PROBLEM DESCRIPTION
Verbatim output of the lines below is required, with the images omitted.

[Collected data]
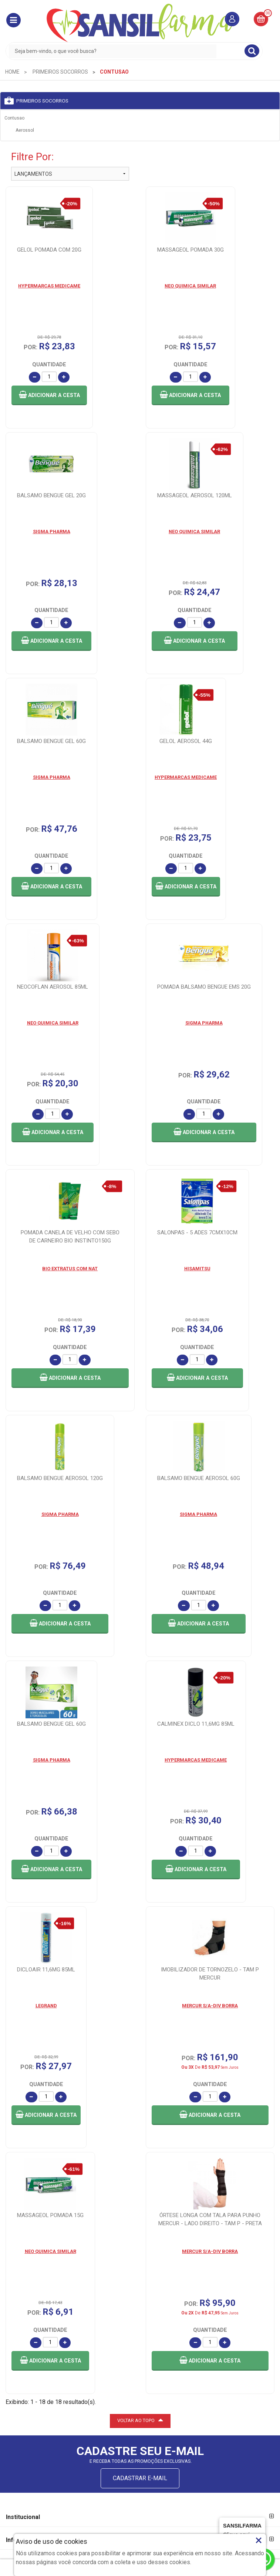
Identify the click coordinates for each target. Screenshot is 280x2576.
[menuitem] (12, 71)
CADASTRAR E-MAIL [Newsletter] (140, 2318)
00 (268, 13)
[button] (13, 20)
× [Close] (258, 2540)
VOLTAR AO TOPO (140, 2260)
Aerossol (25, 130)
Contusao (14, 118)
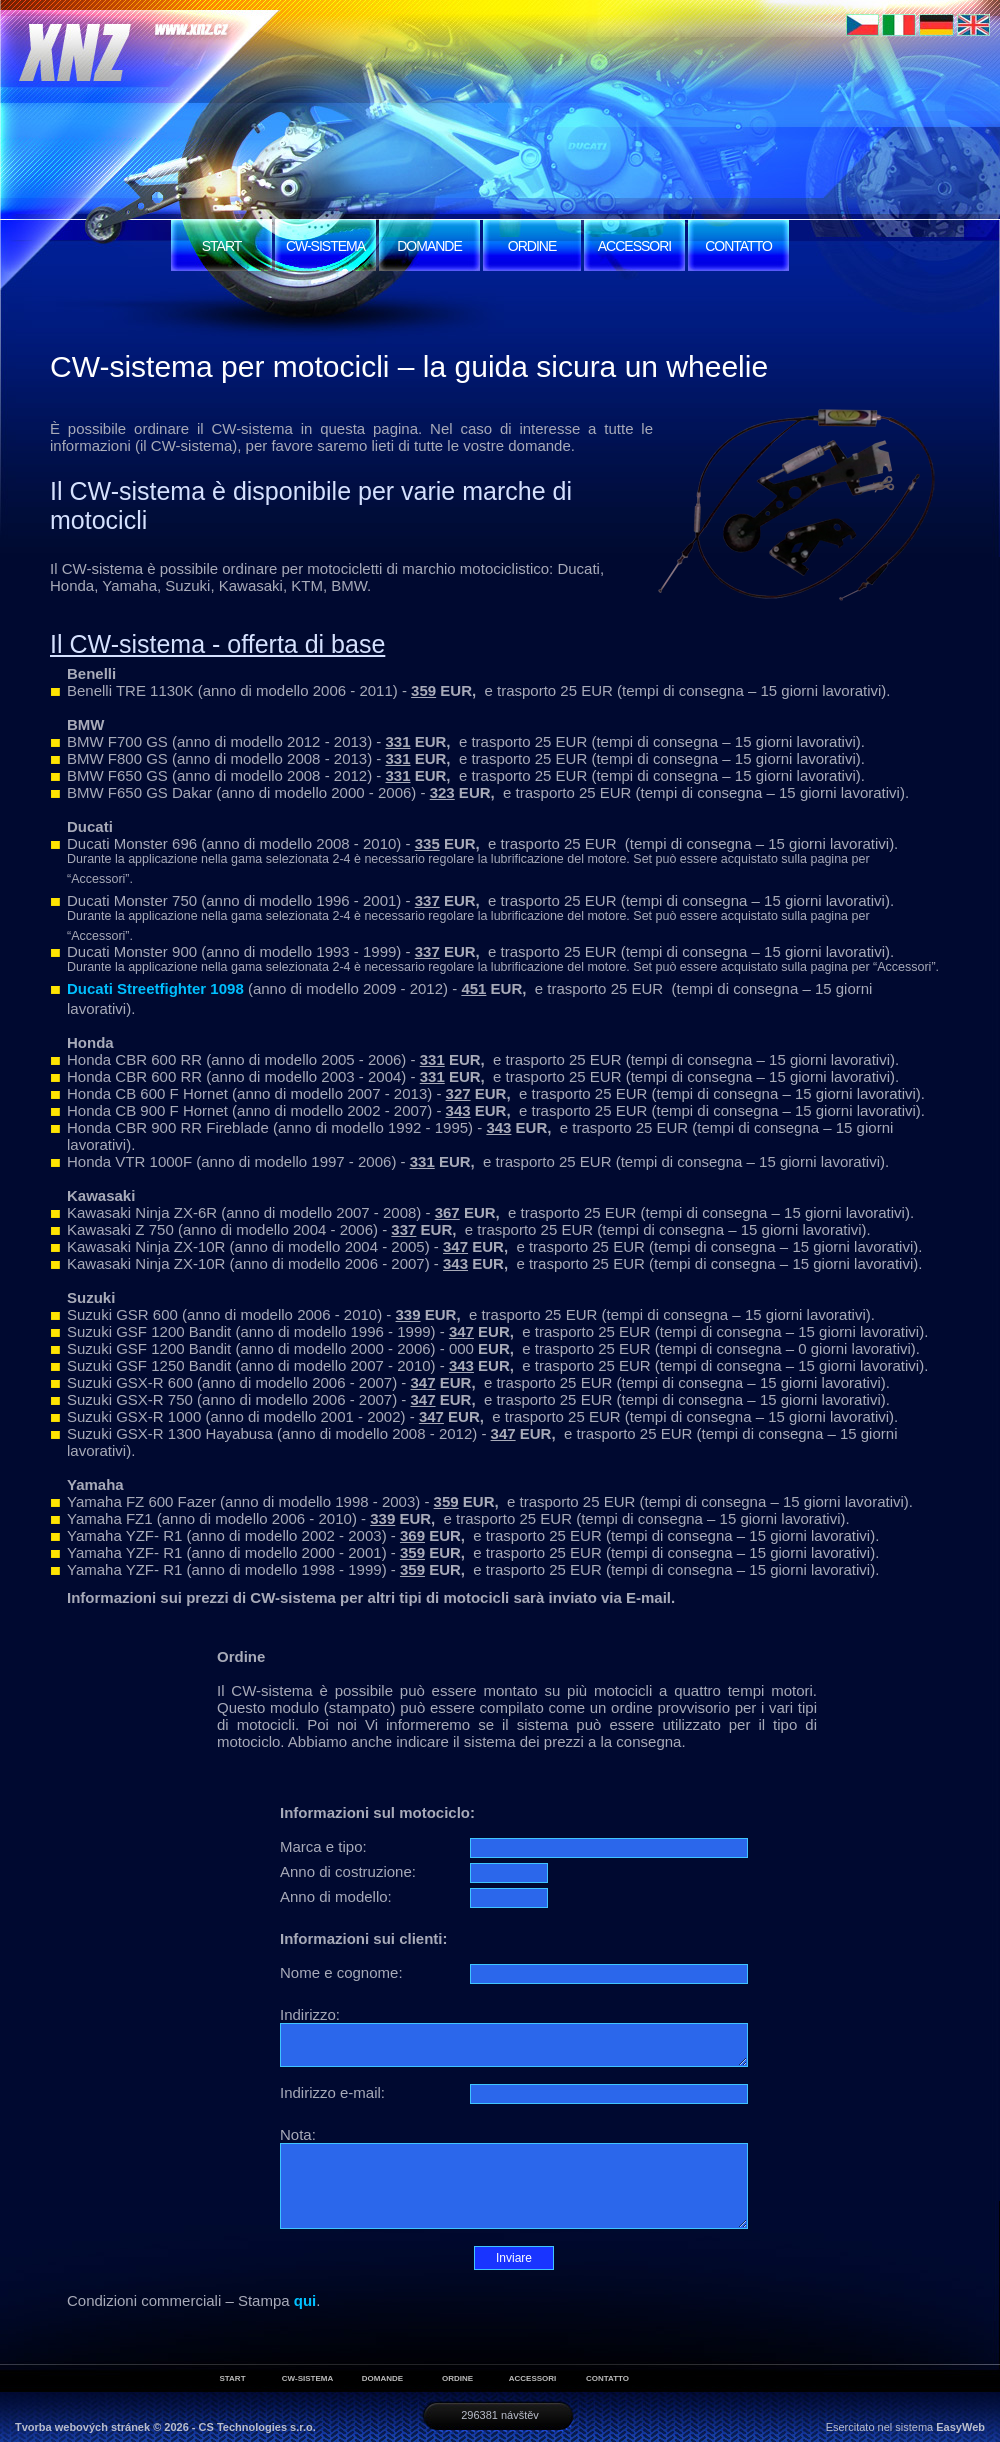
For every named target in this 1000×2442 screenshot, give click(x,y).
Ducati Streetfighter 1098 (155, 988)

RESULT
Identify the click coordinates for each target. Screenshot is 280x2576.
[menuitem] (12, 71)
CADASTRAR E-MAIL [Newsletter] (140, 2318)
00 (268, 13)
[button] (13, 20)
× [Close] (258, 2540)
VOLTAR AO TOPO (140, 2260)
Aerossol (25, 130)
Contusao (14, 118)
For every named target in this 1000×2442 screenshot, give click(x,y).
Ducati Streetfighter 1098 (155, 988)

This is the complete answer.